STUDY OF THE EFFECTIVENESS OF A COMPLEX POLYMER FLAME-RETARDANT SYSTEM BASED ON AMINO-FORMALDEHYDE RESINS

Abstract

Ensuring an adequate level of fire protection for building structures and materials is one of the priority areas of fire safety research. Wooden materials pose a particular hazard under fire conditions due to their high combustibility and rapid flame spread. In this regard, the development of effective fire-retardant agents capable of increasing the fire resistance limit of materials and reducing the intensity of combustion remains highly relevant.

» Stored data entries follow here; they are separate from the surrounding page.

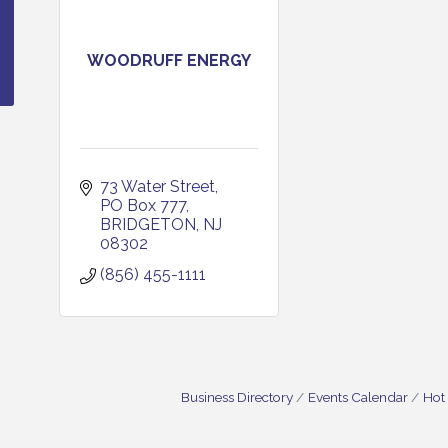
WOODRUFF ENERGY
73 Water Street
PO Box 777
BRIDGETON
NJ
08302
(856) 455-1111
Business Directory
Events Calendar
Hot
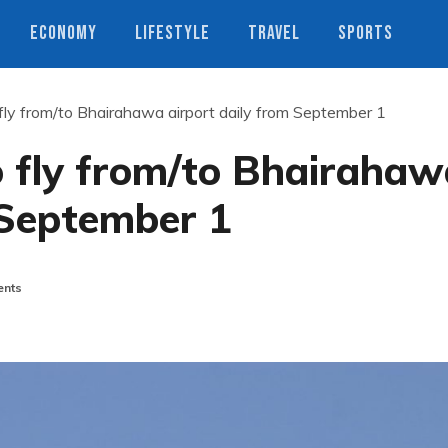
ECONOMY
LIFESTYLE
TRAVEL
SPORTS
fly from/to Bhairahawa airport daily from September 1
o fly from/to Bhairahaw
 September 1
nts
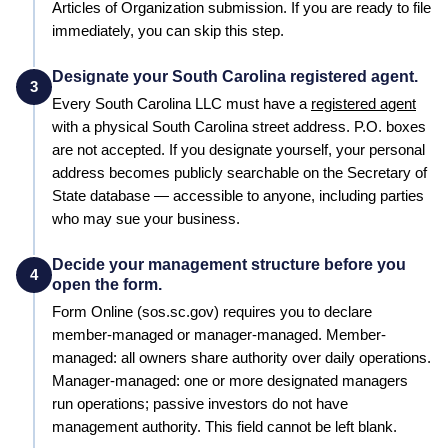
Articles of Organization
submission. If you are ready to file
immediately, you can skip this step.
Designate your South Carolina registered agent.
3
Every
South Carolina
LLC must have a
registered agent
with a physical
South Carolina
street address. P.O. boxes
are not accepted. If you designate yourself, your personal
address becomes publicly searchable on the
Secretary of
State
database — accessible to anyone, including parties
who may sue your business.
Decide your management structure before you
4
open the form.
Form
Online (sos.sc.gov)
requires you to declare
member-managed or manager-managed. Member-
managed: all owners share authority over daily operations.
Manager-managed: one or more designated managers
run operations; passive investors do not have
management authority. This field cannot be left blank.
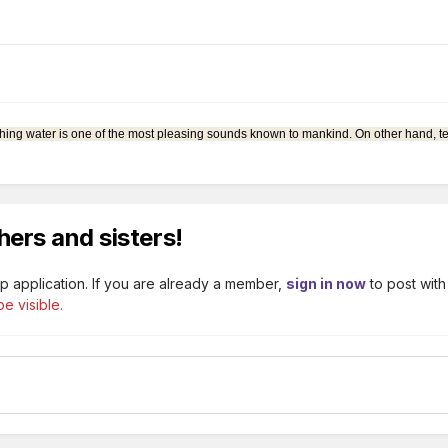
 rushing water is one of the most pleasing sounds known to mankind. On other hand, t
hers and sisters!
p application. If you are already a member,
sign in now
to post with
e visible.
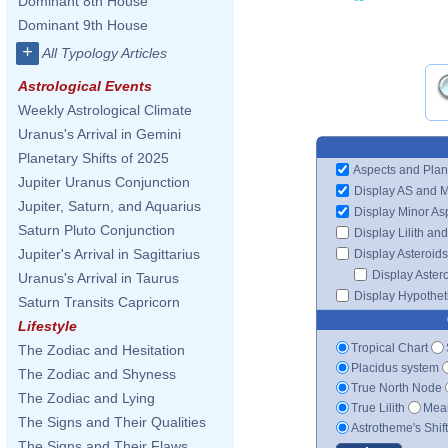
Dominant 8th House
Dominant 9th House
+
All Typology Articles
Astrological Events
Weekly Astrological Climate
Uranus's Arrival in Gemini
Planetary Shifts of 2025
Aspects and Plan
Jupiter Uranus Conjunction
Display AS and 
Jupiter, Saturn, and Aquarius
Display Minor As
Saturn Pluto Conjunction
Display Lilith an
Jupiter's Arrival in Sagittarius
Display Asteroids
Display Aster
Uranus's Arrival in Taurus
Display Hypotheti
Saturn Transits Capricorn
Lifestyle
Tropical Chart
The Zodiac and Hesitation
Placidus system
The Zodiac and Shyness
True North Node
The Zodiac and Lying
True Lilith
Mean
The Signs and Their Qualities
Astrotheme's Shif
The Signs and Their Flaws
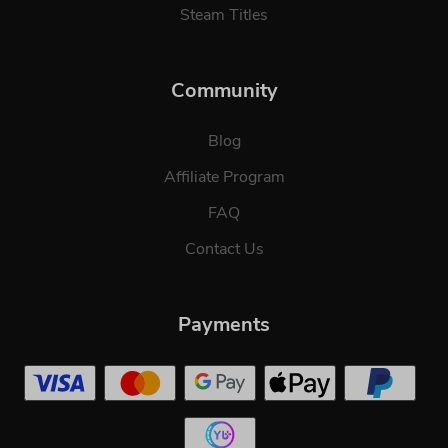
Steam Titles
Community
Blog
Affiliate Program
FAQ
Contact Us
Payments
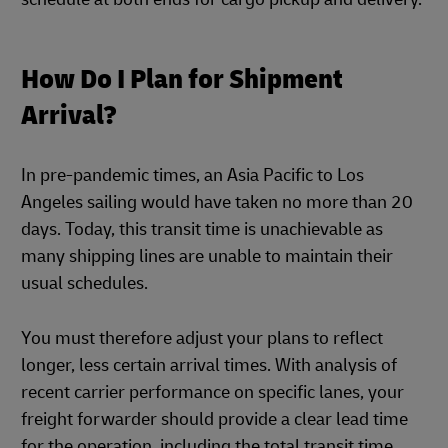
How Do I Plan for Shipment
Arrival?
In pre-pandemic times, an Asia Pacific to Los
Angeles sailing would have taken no more than 20
days. Today, this transit time is unachievable as
many shipping lines are unable to maintain their
usual schedules.
You must therefore adjust your plans to reflect
longer, less certain arrival times. With analysis of
recent carrier performance on specific lanes, your
freight forwarder should provide a clear lead time
for the operation, including the total transit time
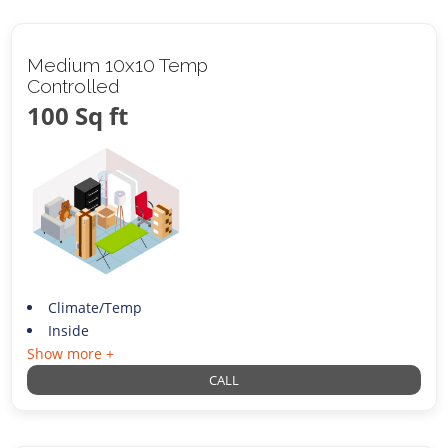
Medium 10x10 Temp
Controlled
100 Sq ft
Climate/Temp
Inside
Show more +
CALL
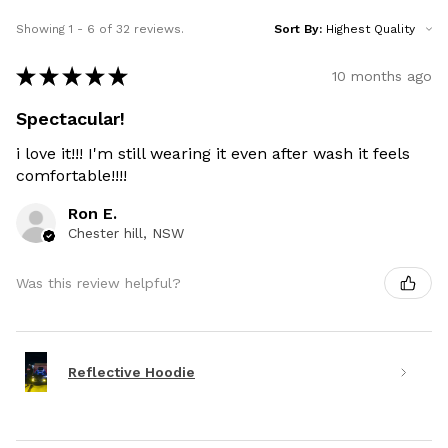
Showing 1 - 6 of 32 reviews.
Sort By:
★
★
★
★
★
10 months ago
Spectacular!
i love it!!! I'm still wearing it even after wash it feels
comfortable!!!!
Ron E.
Chester hill, NSW
Was this review helpful?
Reflective Hoodie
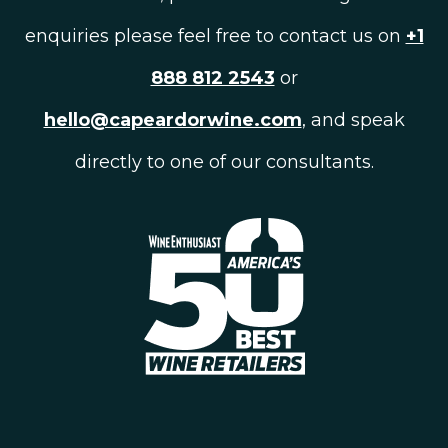
enquiries please feel free to contact us on
+1
888 812 2543
or
hello@capeardorwine.com
, and speak
directly to one of our consultants.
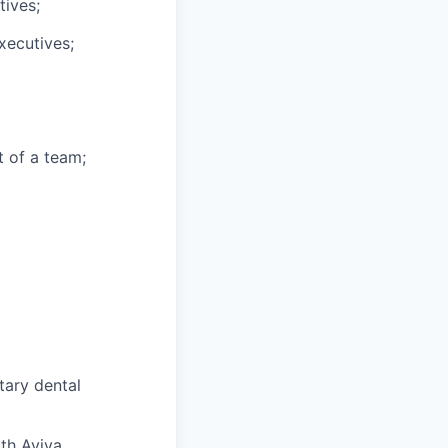
tives;
xecutives;
t of a team;
tary dental
ith Aviva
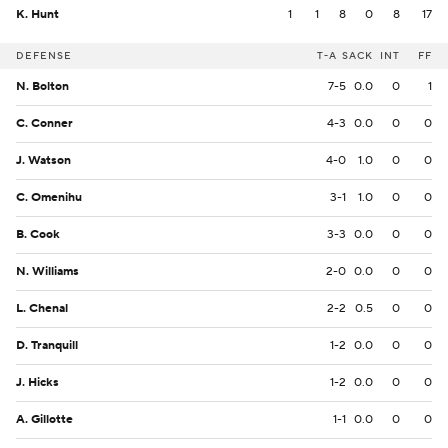
K. Hunt
1
1
8
0
8
17
DEFENSE
T-A
SACK
INT
FF
N. Bolton
7-5
0.0
0
1
C. Conner
4-3
0.0
0
0
J. Watson
4-0
1.0
0
0
C. Omenihu
3-1
1.0
0
0
B. Cook
3-3
0.0
0
0
N. Williams
2-0
0.0
0
0
L. Chenal
2-2
0.5
0
0
D. Tranquill
1-2
0.0
0
0
J. Hicks
1-2
0.0
0
0
A. Gillotte
1-1
0.0
0
0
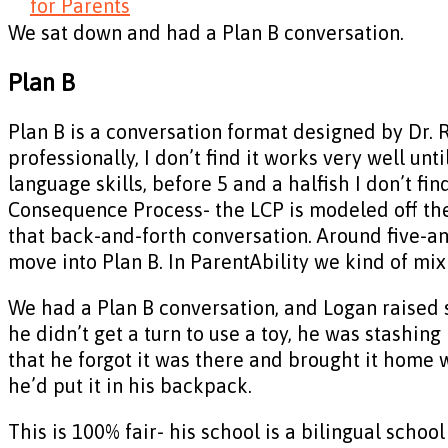
for Parents
We sat down and had a Plan B conversation.
Plan B
Plan B is a conversation format designed by Dr. 
professionally, I don’t find it works very well unt
language skills, before 5 and a halfish I don’t fi
Consequence Process- the LCP is modeled off the
that back-and-forth conversation. Around five-and
move into Plan B. In ParentAbility we kind of mi
We had a Plan B conversation, and Logan raised 
he didn’t get a turn to use a toy, he was stashin
that he forgot it was there and brought it home
he’d put it in his backpack.
This is 100% fair- his school is a bilingual schoo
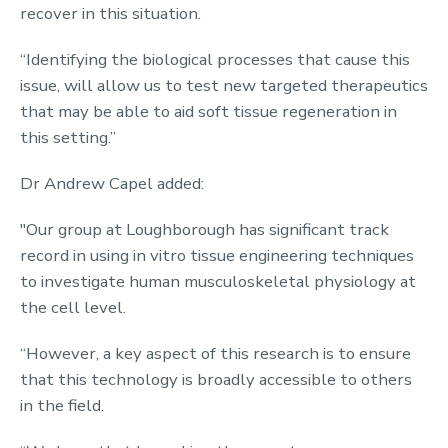
recover in this situation.
“Identifying the biological processes that cause this
issue, will allow us to test new targeted therapeutics
that may be able to aid soft tissue regeneration in
this setting.”
Dr Andrew Capel added:
"Our group at Loughborough has significant track
record in using in vitro tissue engineering techniques
to investigate human musculoskeletal physiology at
the cell level.
“However, a key aspect of this research is to ensure
that this technology is broadly accessible to others
in the field.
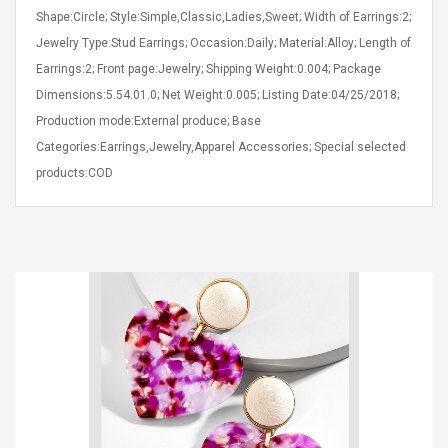
Shape:Circle; Style:Simple,Classic,Ladies,Sweet; Width of Earrings:2;
Jewelry Type:Stud Earrings; Occasion:Daily; Material:Alloy; Length of
Earrings:2; Front page:Jewelry; Shipping Weight:0.004; Package
Dimensions:5.54.01.0; Net Weight:0.005; Listing Date:04/25/2018;
Production mode:External produce; Base
4R4 UHF Guitarra
Universal Usb Charger
Categories:Earrings,Jewelry,Apparel Accessories; Special selected
 Inalámbrico
Adapter 5v/2.1a Ac Usb
products:COD
 Eléctrica
Wall Charger Travel
Adapter For Samsung
Mobile Universal Charging
57
$ 1.72
Charge Adapter
4
$ 2.46
Picture Jasper
High Quality Retro Game
Beads Strands,
Tetris Cases For Iphone 6
4~5mm, Hole:
Plus 6s 7 8 Plus TPU
bout
Phone Back Game
rand, 15.7"
Consoles Cover For
$ 6.86
IPhone Cases
$ 11.43
ofessionals Color
Zdm 24 Key Ir Control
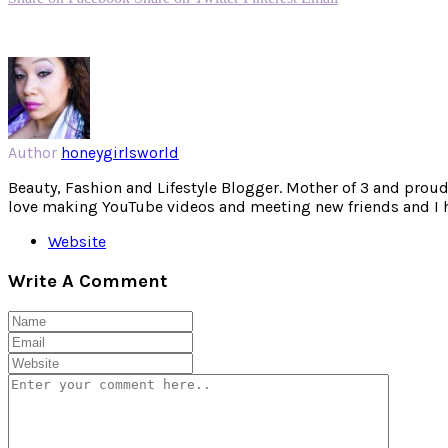
Author
honeygirlsworld
Beauty, Fashion and Lifestyle Blogger. Mother of 3 and proud W
love making YouTube videos and meeting new friends and I hav
Website
Write A Comment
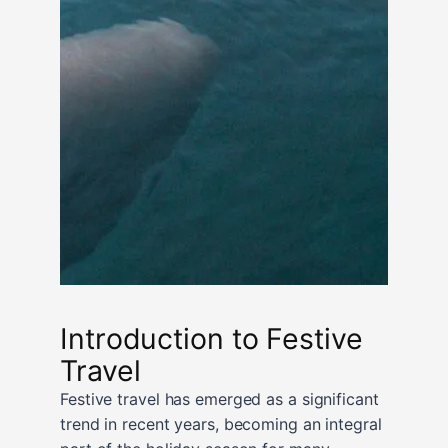
Introduction to Festive
Travel
Festive travel has emerged as a significant
trend in recent years, becoming an integral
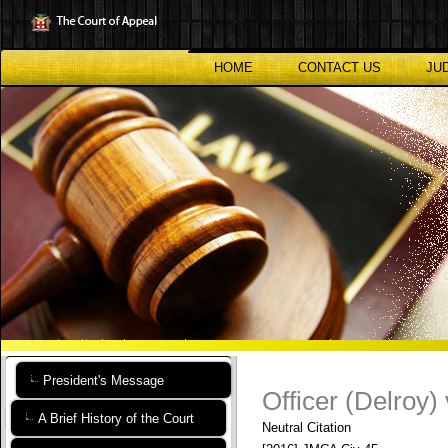
Skip
to
main
content
HOME
CONTACT US
JU
President's Message
Officer (Delroy)
A Brief History of the Court
Neutral Citation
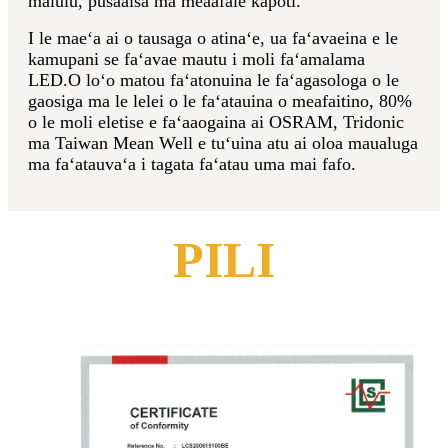
malulu, pusaaisa ma meaafale kapoti.
I le maeʻa ai o tausaga o atinaʻe, ua faʻavaeina e le
kamupani se faʻavae mautu i moli faʻamalama
LED.O loʻo matou faʻatonuina le faʻagasologa o le
gaosiga ma le lelei o le faʻatauina o meafaitino, 80%
o le moli eletise e faʻaaogaina ai OSRAM, Tridonic
ma Taiwan Mean Well e tuʻuina atu ai oloa maualuga
ma faʻatauvaʻa i tagata faʻatau uma mai fafo.
PILI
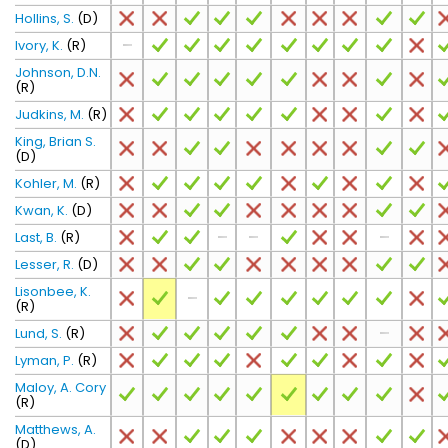
Hollins, S.
(D)
Ivory, K.
(R)
Johnson, D.N.
(R)
Judkins, M.
(R)
King, Brian S.
(D)
Kohler, M.
(R)
Kwan, K.
(D)
Last, B.
(R)
Lesser, R.
(D)
Lisonbee, K.
(R)
Lund, S.
(R)
Lyman, P.
(R)
Maloy, A. Cory
(R)
Matthews, A.
(D)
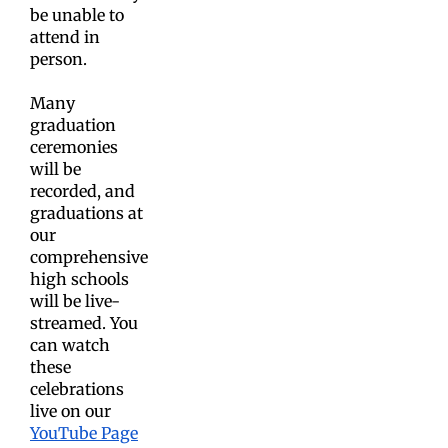
be unable to
attend in
person.
Many
graduation
ceremonies
will be
recorded, and
graduations at
our
comprehensive
high schools
will be live-
streamed. You
can watch
these
celebrations
live on our
YouTube Page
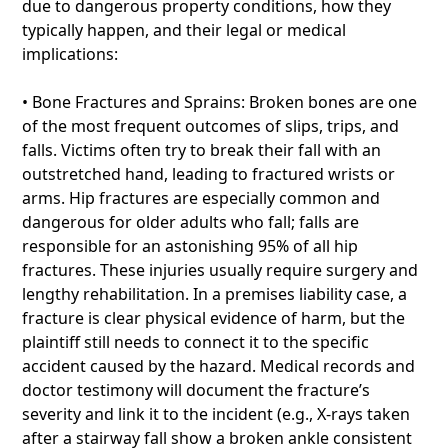
due to dangerous property conditions, how they
typically happen, and their legal or medical
implications:
• Bone Fractures and Sprains: Broken bones are one
of the most frequent outcomes of slips, trips, and
falls. Victims often try to break their fall with an
outstretched hand, leading to fractured wrists or
arms. Hip fractures are especially common and
dangerous for older adults who fall; falls are
responsible for an astonishing 95% of all hip
fractures. These injuries usually require surgery and
lengthy rehabilitation. In a premises liability case, a
fracture is clear physical evidence of harm, but the
plaintiff still needs to connect it to the specific
accident caused by the hazard. Medical records and
doctor testimony will document the fracture’s
severity and link it to the incident (e.g., X-rays taken
after a stairway fall show a broken ankle consistent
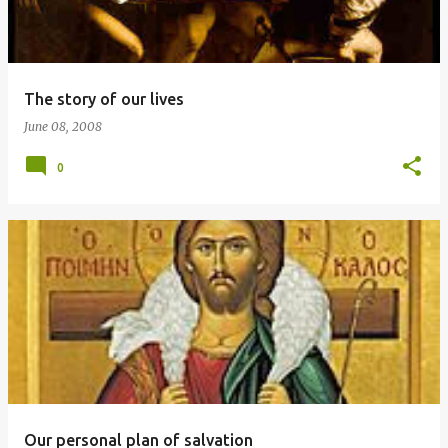
The story of our lives
June 08, 2008
0
Our personal plan of salvation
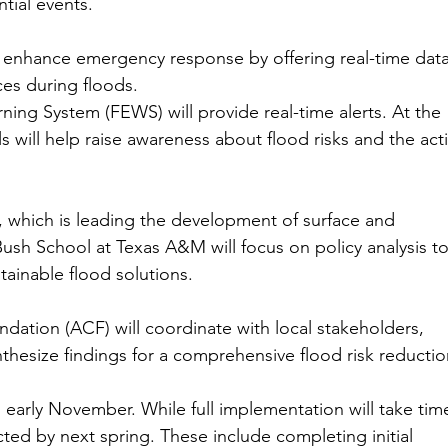
tial events.
enhance emergency response by offering real-time data
ces during floods.
rning System (FEWS) will provide real-time alerts. At the 
s will help raise awareness about flood risks and the act
e, which is leading the development of surface and 
sh School at Texas A&M will focus on policy analysis to
tainable flood solutions.
ation (ACF) will coordinate with local stakeholders, 
ynthesize findings for a comprehensive flood risk reductio
 early November. While full implementation will take time
ted by next spring. These include completing initial 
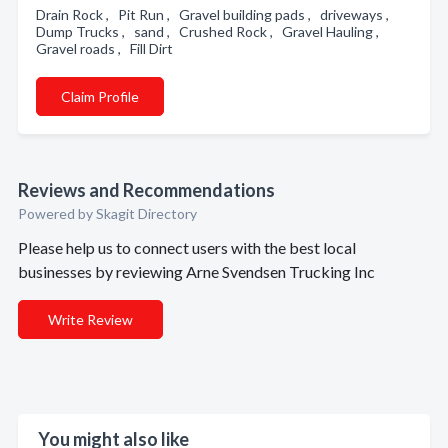
Drain Rock , Pit Run , Gravel building pads , driveways ,
Dump Trucks , sand , Crushed Rock , Gravel Hauling ,
Gravel roads , Fill Dirt
Claim Profile
Reviews and Recommendations
Powered by Skagit Directory
Please help us to connect users with the best local
businesses by reviewing Arne Svendsen Trucking Inc
Write Review
You might also like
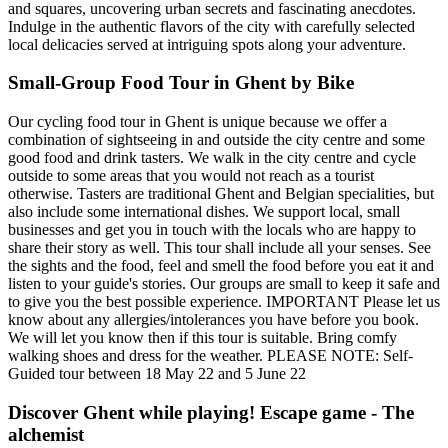
and squares, uncovering urban secrets and fascinating anecdotes.
Indulge in the authentic flavors of the city with carefully selected
local delicacies served at intriguing spots along your adventure.
Small-Group Food Tour in Ghent by Bike
Our cycling food tour in Ghent is unique because we offer a
combination of sightseeing in and outside the city centre and some
good food and drink tasters. We walk in the city centre and cycle
outside to some areas that you would not reach as a tourist
otherwise. Tasters are traditional Ghent and Belgian specialities, but
also include some international dishes. We support local, small
businesses and get you in touch with the locals who are happy to
share their story as well. This tour shall include all your senses. See
the sights and the food, feel and smell the food before you eat it and
listen to your guide's stories. Our groups are small to keep it safe and
to give you the best possible experience. IMPORTANT Please let us
know about any allergies/intolerances you have before you book.
We will let you know then if this tour is suitable. Bring comfy
walking shoes and dress for the weather. PLEASE NOTE: Self-
Guided tour between 18 May 22 and 5 June 22
Discover Ghent while playing! Escape game - The
alchemist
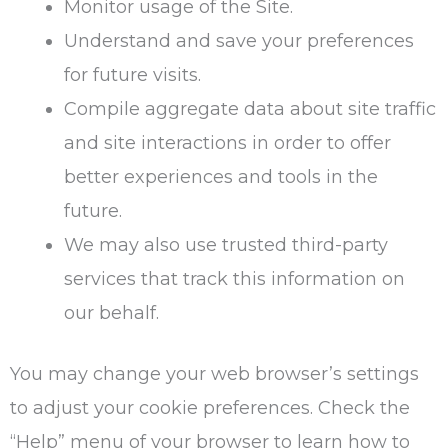
Monitor usage of the Site.
Understand and save your preferences
for future visits.
Compile aggregate data about site traffic
and site interactions in order to offer
better experiences and tools in the
future.
We may also use trusted third-party
services that track this information on
our behalf.
You may change your web browser’s settings
to adjust your cookie preferences. Check the
“Help” menu of your browser to learn how to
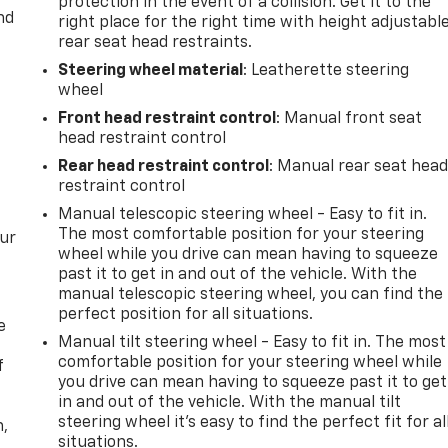
protection in the event of a collision. Get it to the
nd
right place for the right time with height adjustabl
rear seat head restraints.
Steering wheel material
: Leatherette steering
wheel
Front head restraint control
: Manual front seat
head restraint control
Rear head restraint control
: Manual rear seat hea
restraint control
Manual telescopic steering wheel - Easy to fit in.
The most comfortable position for your steering
our
wheel while you drive can mean having to squeeze
past it to get in and out of the vehicle. With the
manual telescopic steering wheel, you can find the
perfect position for all situations.
e
Manual tilt steering wheel - Easy to fit in. The most
comfortable position for your steering wheel while
f
you drive can mean having to squeeze past it to get
in and out of the vehicle. With the manual tilt
steering wheel it's easy to find the perfect fit for al
n,
situations.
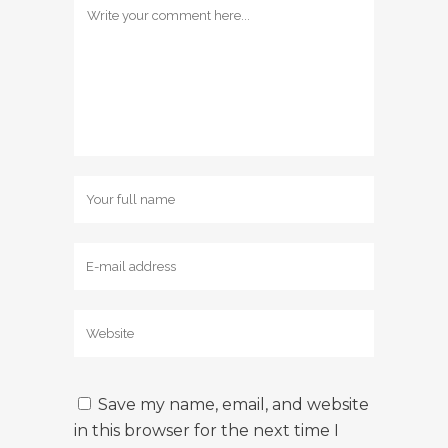
Save my name, email, and website
in this browser for the next time I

One of the promising directions in the development of fire protection systems is the use of complex polymer-based flame-retardant compositions, particularly those based on amino-formaldehyde resins. These materials are characterized by high adhesion capacity, the ability to form protective coatings, and relative technological accessibility. Modification of such resins with orthophosphoric acid ensures the formation of thermally stable phosphorus-containing structures, which intensify char-forming processes and reduce the rate of thermal degradation of the polymer matrix. The additional incorporation of natural polymers, in particular starch, contributes to the improvement of the film-forming characteristics of the composition and enhances its environmental safety in accordance with current regulatory and technical requirements.

As a result of experimental studies, it was established that the developed complex polymer flame-retardant composition AMOK‑1 provides a significant increase in the fire resistance of wood. According to tests performed in accordance with DSTU 9330:2025, the average mass loss of the samples was 5.93%, which corresponds to Group 1 of fire-protection effectiveness. The obtained indicators demonstrate the composition’s high ability to reduce the intensity of thermal degradation and to slow down the combustion processes.

Investigation of the mechanism of action showed that the fire-protective effect is achieved through the synergistic interaction of an acid catalyst, a carbon donor, and gas‑forming components, which ensure dehydration, carbonization, and intumescence processes. The formation of a spatially cross‑linked amino‑formaldehyde polymer matrix contributes to increased thermal stability and mechanical integrity of the protective layer.